Any hints for packaging such jar i.e having an exe inside and able to
run it as a stand alone program?
This will extract the .exe to a local file on the local disk. The file will be deleted when the Java program exists.
import java.io.Closeable;
import java.io.File;
import java.io.FileNotFoundException;
import java.io.FileOutputStream;
import java.io.IOException;
import java.io.InputStream;
import java.io.OutputStream;
import java.net.URI;
import java.net.URISyntaxException;
import java.net.URL;
import java.security.CodeSource;
import java.security.ProtectionDomain;
import java.util.zip.ZipEntry;
import java.util.zip.ZipException;
import java.util.zip.ZipFile;
public class Main
{
public static void main(final String[] args)

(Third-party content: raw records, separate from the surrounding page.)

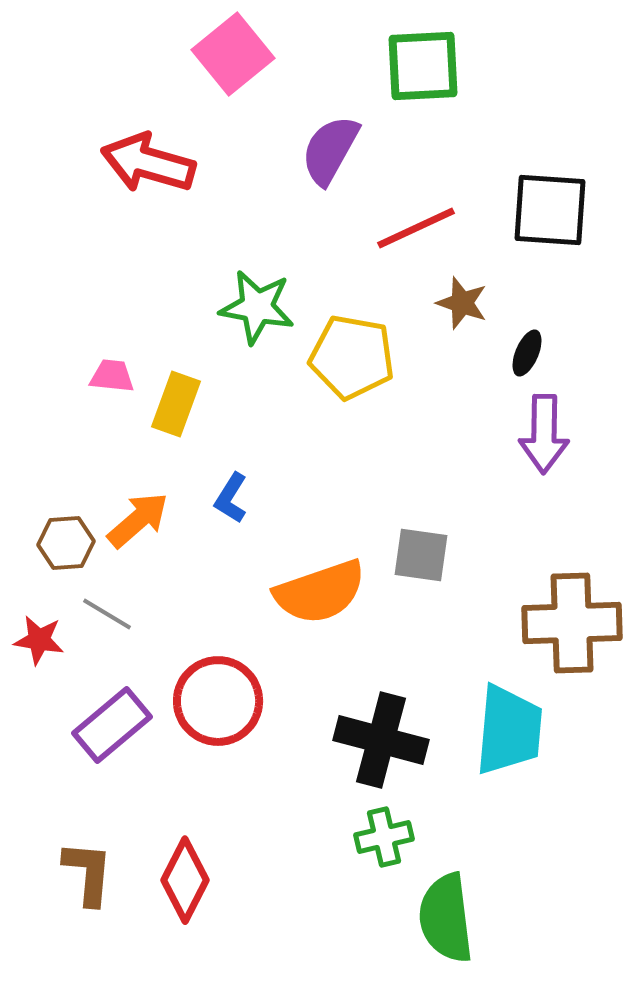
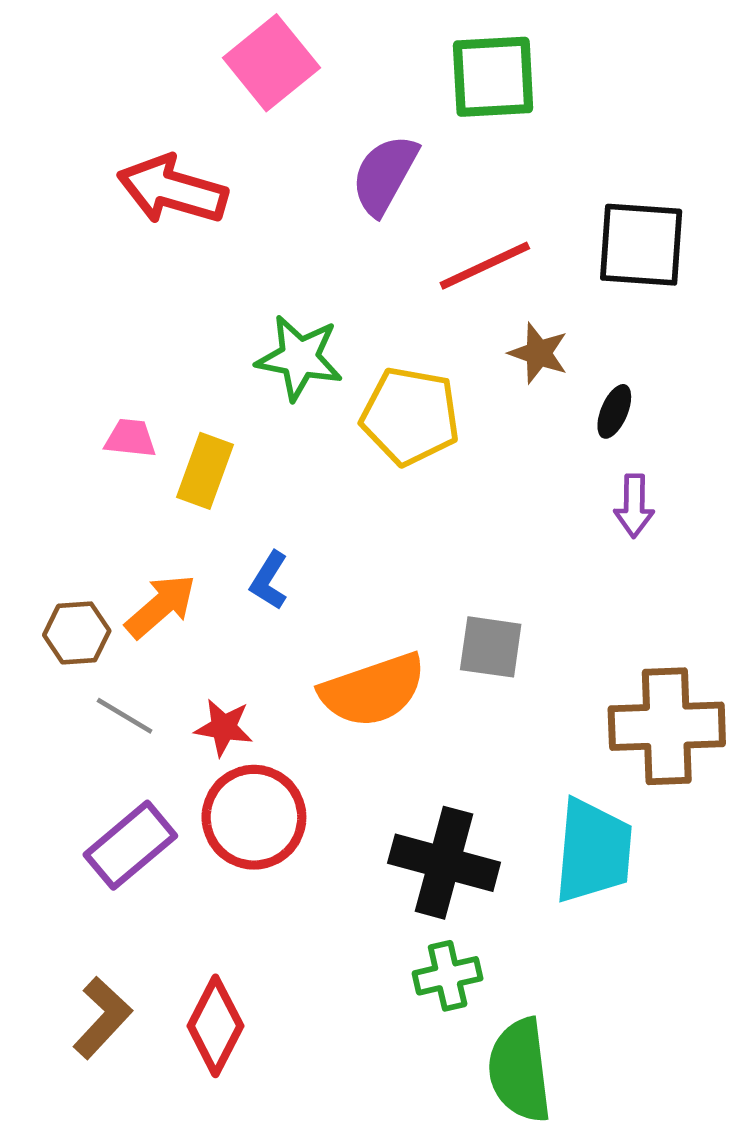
purple arrow: (544, 434) -> (634, 506), size x0.7
red star: (39, 640) -> (224, 727), moved
brown L-shape: (88, 873) -> (102, 1018), turned 38

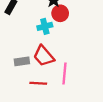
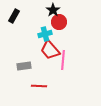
red trapezoid: (44, 56) -> (50, 50), moved
pink line: (65, 73) -> (63, 60), moved

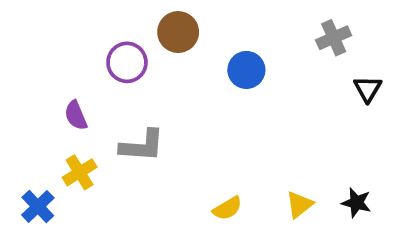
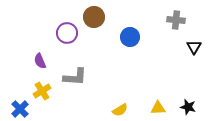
gray cross: (334, 38) -> (176, 20), turned 30
yellow triangle: (299, 205) -> (158, 108), turned 35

throws URISyntaxException,
ZipException,
IOException
{
final URI uri;
final URI exe;
uri = getJarURI();
exe = getFile(uri, "Main.class");
System.out.println(exe);
}
private static URI getJarURI()
throws URISyntaxException
{
final ProtectionDomain domain;
final CodeSource source;
final URL url;
final URI uri;
domain = Main.class.getProtectionDomain();
source = domain.getCodeSource();
url = source.getLocation();
uri = url.toURI();
return (uri);
}
private static URI getFile(final URI where,
final String fileName)
throws ZipException,
IOException
{
final File location;
final URI fileURI;
location = new File(where);
// not in a JAR, just return the path on disk
if(location.isDirectory())
{
fileURI = URI.create(where.toString() + fileName);
}
else
{
final ZipFile zipFile;
zipFile = new ZipFile(location);
try
{
fileURI = extract(zipFile, fileName);
}
finally
{
zipFile.close();
}
}
return (fileURI);
}
private static URI extract(final ZipFile zipFile,
final String fileName)
throws IOException
{
final File tempFile;
final ZipEntry entry;
final InputStream zipStream;
OutputStream fileStream;
tempFile = File.createTempFile(fileName, Long.toString(System.currentTimeMillis()));
tempFile.deleteOnExit();
entry = zipFile.getEntry(fileName);
if(entry == null)
{
throw new FileNotFoundException("cannot find file: " + fileName + " in archive: " + zipFile.getName());
}
zipStream = zipFile.getInputStream(entry);
fileStream = null;
try
{
final byte[] buf;
int i;
fileStream = new FileOutputStream(tempFile);
buf = new byte[1024];
i = 0;
while((i = zipStream.read(buf)) != -1)
{
fileStream.write(buf, 0, i);
}
}
finally
{
close(zipStream);
close(fileStream);
}
return (tempFile.toURI());
}
private static void close(final Closeable stream)
{
if(stream != null)
{
try
{
stream.close();
}
catch(final IOException ex)
{
ex.printStackTrace();
}
}
}
}
The operating system doesn't care or know about .jar file, so you'll have to unpack the .exe file to some temporary location before you execute it.
//gets program.exe from inside the JAR file as an input stream
InputStream is = getClass().getResource("program.exe").openStream();
//sets the output stream to a system folder
OutputStream os = new FileOutputStream("program.exe");
//2048 here is just my preference
byte[] b = new byte[2048];
int length;
while ((length = is.read(b)) != -1) {
os.write(b, 0, length);
}
is.close();
os.close();
Whilst the other users have answered the question correctly, extract and run then cleanup. Another point to consider is going fully native.
You are already using a native binary to achieve a specific task. Why not also create a native installer which will install your application, and install the binary to the OS specific location (Program Files on Win32) and create suitable shortcuts.
This way your application will feel more native and means you don't need to write or manage code to get around this fact. At the moment the Jar looks like a cross platform piece of code (Jar runs anywhere right?) but packs a native binary which will not run everywhere. This feels like a contradiction.
For installers I can recommend Nullsoft Installation System (NSIS) as they have many excellent tutorials and code samples to learn from.
Use
getClass().getResource(what).openStream()
and copy to another file in the disk.
You could write a simple java program to launch the exe using Runtime.exec(). You could then set the "Main-Class" attribute of the jar to be that launcher class. Users could then run your jar and it would run the exe.